2014familyday403A big thanks to everyone who participated in Blogging for LGBTQ Families Day this year, submitting a total of over 120 posts! I’m going to pick out some thematically related and/or complementary submissions and highlight them here over the next few weeks (along with my usual range of posts). I hope many of you have perused the posts already, but that this offers some additional ways to think about the connections among them. Let’s start with posts by grown children of LGBTQ parents.

  • Shoshana, “the mid-twenties, mixed race, Jewish, pansexual daughter of two lesbians and an Indian sperm donor,” shares her take on”Questions not to ask the mixed race daughter of two Jewish lesbians” and explains what it was like for her “Coming out as a member of an LGBT+ family.”
  • Kellen Kaiser gives her thoughts on “5 things you may not know about Queerspawn.” (Among other things, she offers the excellent point that many queerspawn feel “a connection [to the LGBTQ community], which goes beyond the description of an ‘Ally,’ even if the person/queerspawn in question identifies as heterosexual.”

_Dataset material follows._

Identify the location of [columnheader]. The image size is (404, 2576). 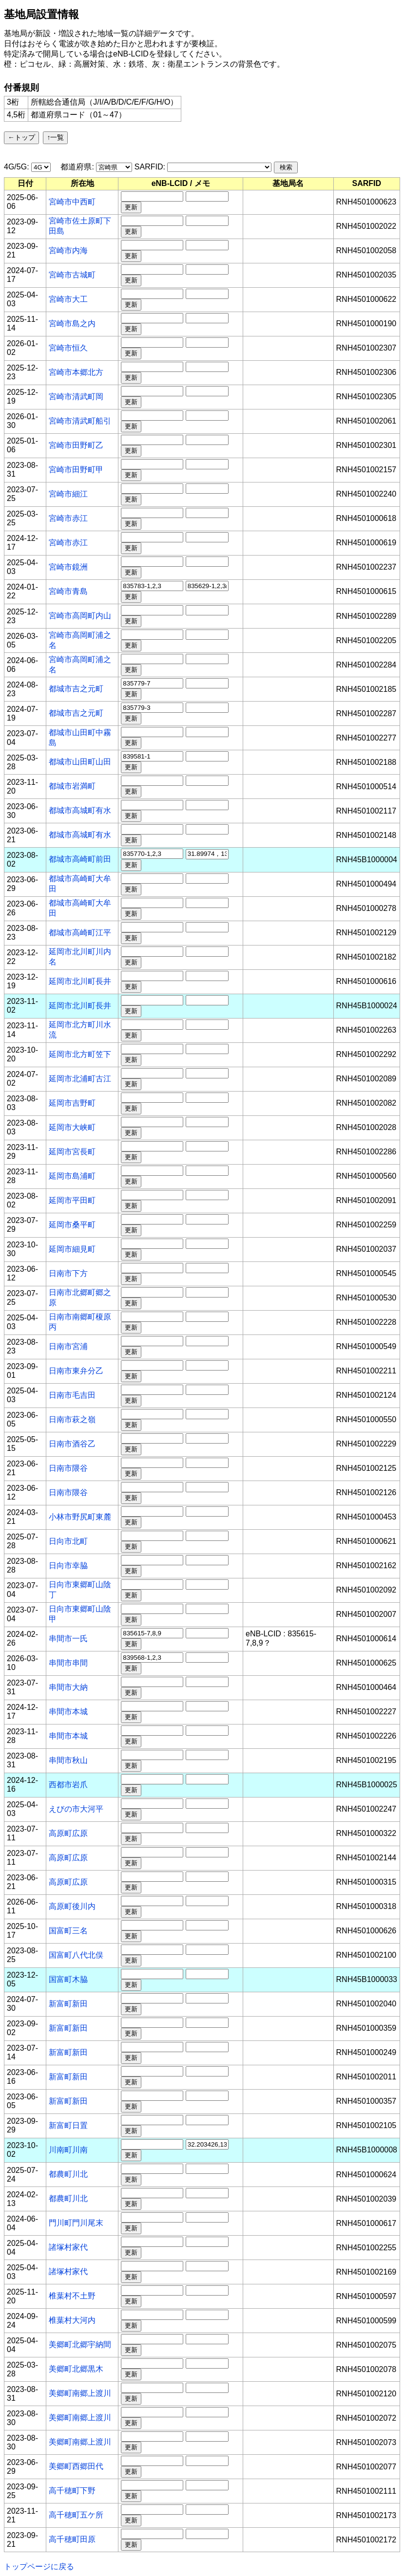 (25, 183).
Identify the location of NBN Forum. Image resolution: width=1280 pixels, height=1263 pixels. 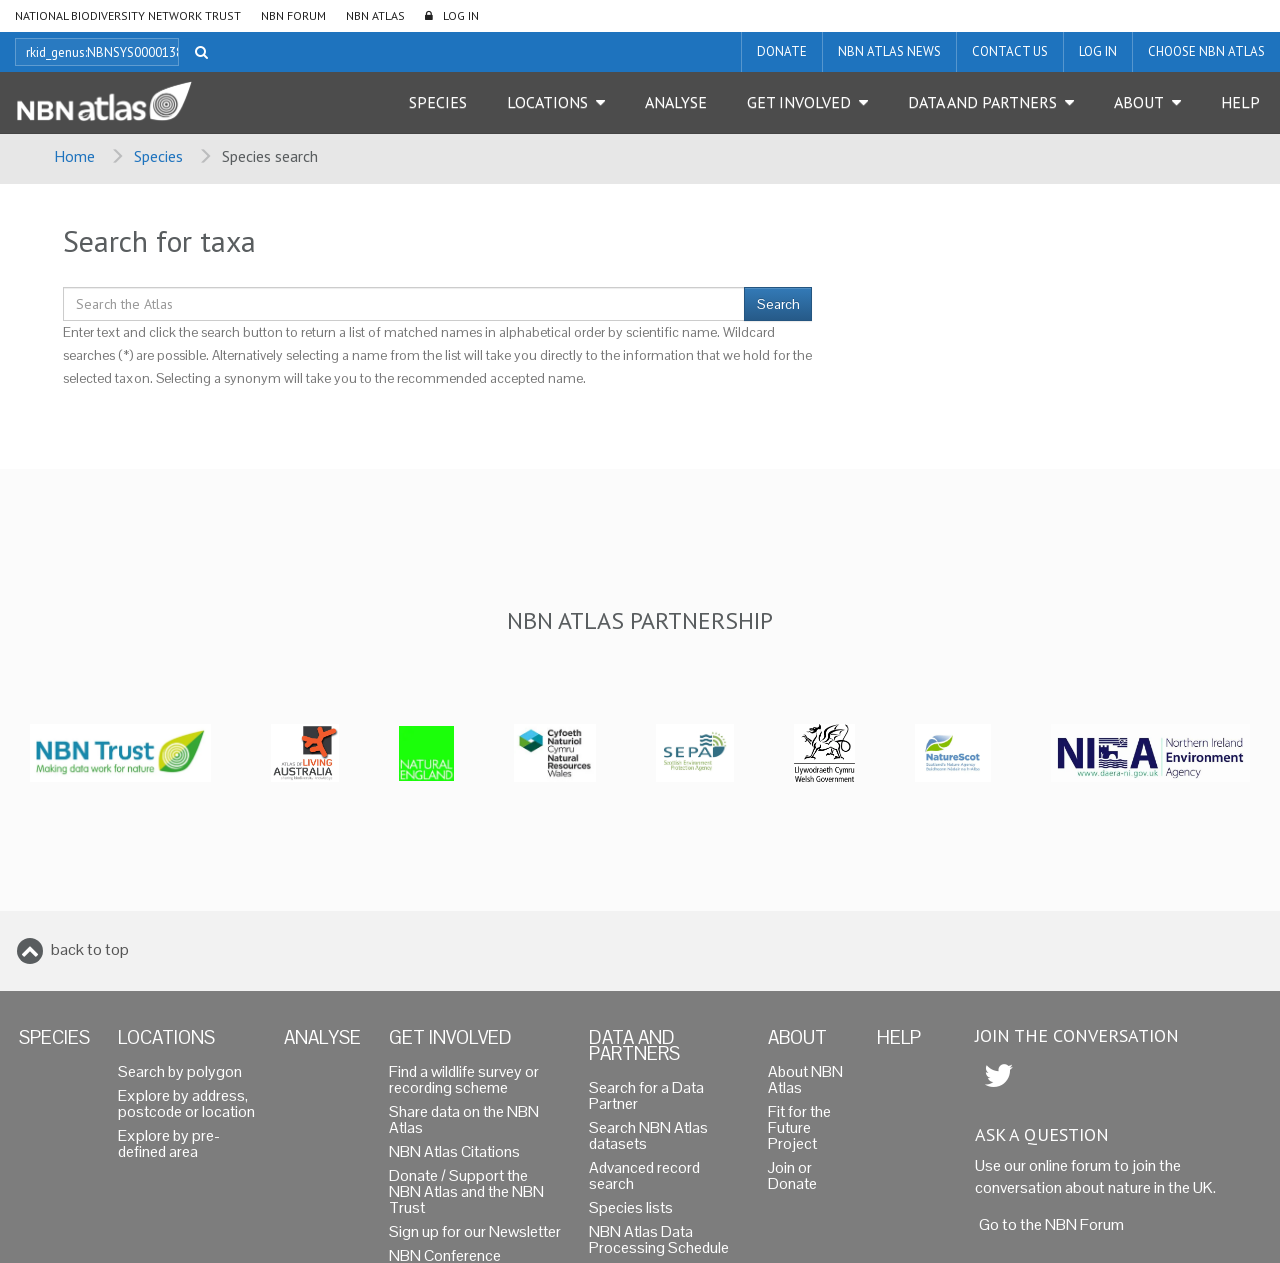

  • Mia Springer writes at HuffPo for RaiseAChild.US’ “Let Love Define Family” series, sharing what life has been like for her as the African American daughter of two White lesbians, adopted from foster care.
  • Sonya, at the COLAGE KidSafe blog, writes of “Two Separate Identities,” hers and her moms’. She’s the queer child of lesbian moms, but explains that she is not queer because of them.
  • Hannah Moch, who has two moms, writes at the GLAAD blog about why she publicly thanked her moms at her college graduation — including the fact that the two of them remained friends even after they broke up.